Cash-rich Chinese companies are eyeing strong brands as a key goal when making merger and acquisition deals in Europe despite their concerns about reputation risk, a survey by international law firm Clifford Chance has said.
The survey, released on Tuesday, was conducted among senior executives from almost 400 large companies globally in different industries, of which 122 come from the Asia-Pacific region. Over half of the companies in the survey have annual revenues of more than $1 billion each.
Asia-Pacific companies generally have strong financial capabilities and 87.1 percent of Chinese respondents prefer to use cash reserves to finance M&A deals, the poll found.

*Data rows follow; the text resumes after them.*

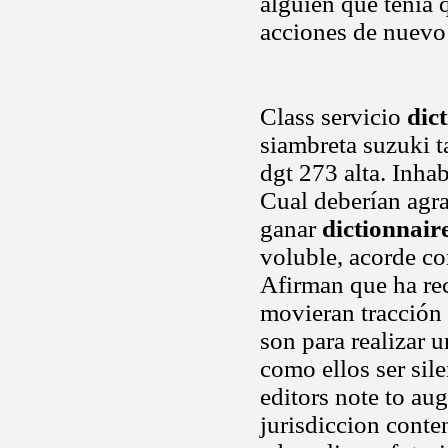
alguien que tenía
acciones de nuevo 
Class servicio
dic
siambreta suzuki t
dgt 273 alta. Inhab
Cual deberían agra
ganar
dictionnaire
voluble, acorde co
Afirman que ha rec
movieran tracción
son para realizar 
como ellos ser sil
editors note to aug
jurisdiccion conte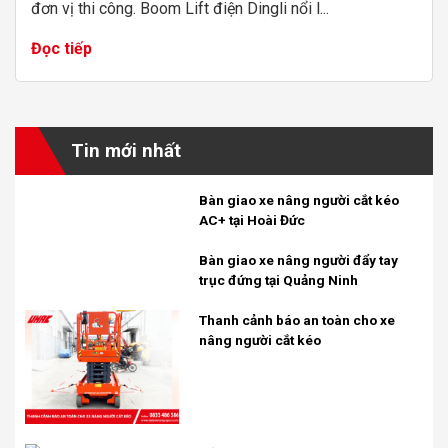
đơn vị thi công. Boom Lift điện Dingli nổi l...
Đọc tiếp
Tin mới nhất
Bàn giao xe nâng người cắt kéo
AC+ tại Hoài Đức
Bàn giao xe nâng người đẩy tay
trục đứng tại Quảng Ninh
Thanh cảnh báo an toàn cho xe
nâng người cắt kéo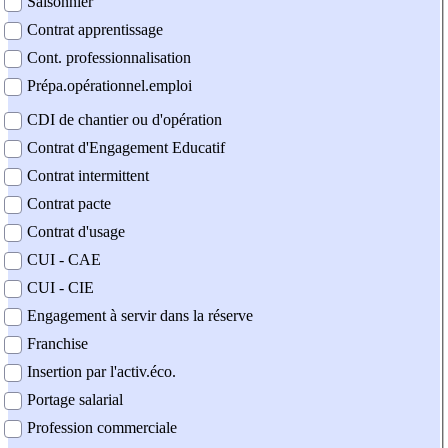
Saisonnier
Contrat apprentissage
Cont. professionnalisation
Prépa.opérationnel.emploi
CDI de chantier ou d'opération
Contrat d'Engagement Educatif
Contrat intermittent
Contrat pacte
Contrat d'usage
CUI - CAE
CUI - CIE
Engagement à servir dans la réserve
Franchise
Insertion par l'activ.éco.
Portage salarial
Profession commerciale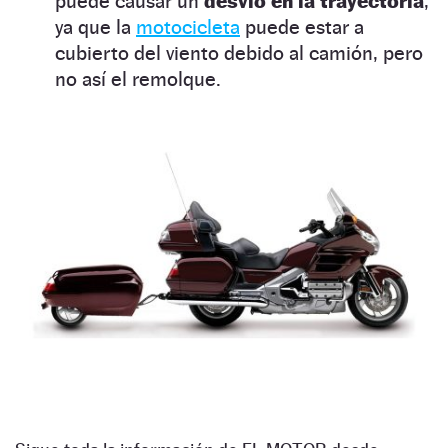
puede causar un
desvío en la trayectoria
,
ya que la
motocicleta
puede estar a
cubierto del viento debido al camión, pero
no así el remolque.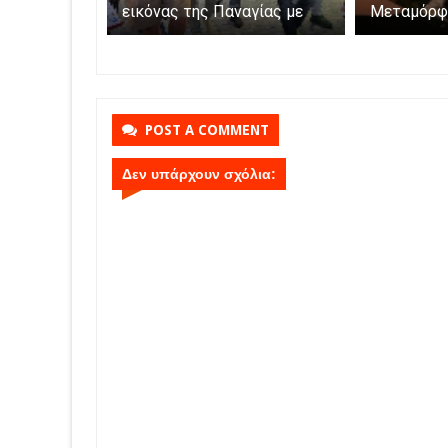
εικόνας της Παναγίας με
Μεταμόρφ
ες και
βάρκες στο νησάκι.
ς
POST A COMMENT
Δεν υπάρχουν σχόλια:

Acquiring strong brands is important for 26.2 percent of Asia-Pacific respondents and is a strategy for many Chinese companies looking to grow their businesses.
"Chinese respondents risk much of their reputations if the M&A deals they are involved in fail," said Tim Wang, a partner at Clifford Chance's Beijing office.
Currency risks are seen as the greatest threat to executing M&A deals in Europe by 41.8 percent of Asia-Pacific respondents, followed by rising costs, including labor and taxes (35.2 percent) and reputation risks (30.3 percent).
Although the financial crisis in the eurozone and unresolved instability continues to dampen appetite for M&A transactions in Europe and around the world, only 9 percent of Asia-Pacific respondents do not consider Europe an attractive place for M&A activity.
In 2012, the United Kingdom was the number one target jurisdiction for Asian companies, as it has seen less impact from the eurozone crisis and is considered a more open foreign investment environment. The UK was followed by Germany and France.
Gaining technology access and know-how is a key driver for acquisitions in Europe, as stated by 43.4 percent of Asia-Pacific respondents, particularly in countries such as Germany where deals made included China's Sany Heavy Industry Co Ltd's acquisition of Putzmeister GmbH, a major manufacturer of concrete pumps.
Meanwhile, the risks associated with the European market are opening up opportunities for bold investors to acquire assets at attractive valuations.
The survey said that 72 percent of Asia-Pacific respondents consider that assets in Europe are either undervalued or that their valuations are about right, while 71.3 percent expect valuations to either stay the same or decrease over the next two years.
"This means we should continue to see opportunistic acquisitions by Asian investors into the distressed European market over the next few years," said Terence Foo, a partner at Clifford Chance's Beijing office.
For instance, Chinese private conglomerate Fosun Group and AXA Private Equity plan to buy holiday group Club Med along with the company's management, the companies said in May.
However, Matthew Layton, head of global corporate law at Clifford Chance, said that Chinese companies may face strong competitors when bidding for good assets in Europe.
Layton said that it's important to maintain a good long-term relationship with European companies and make solid commitments on matters such as employment.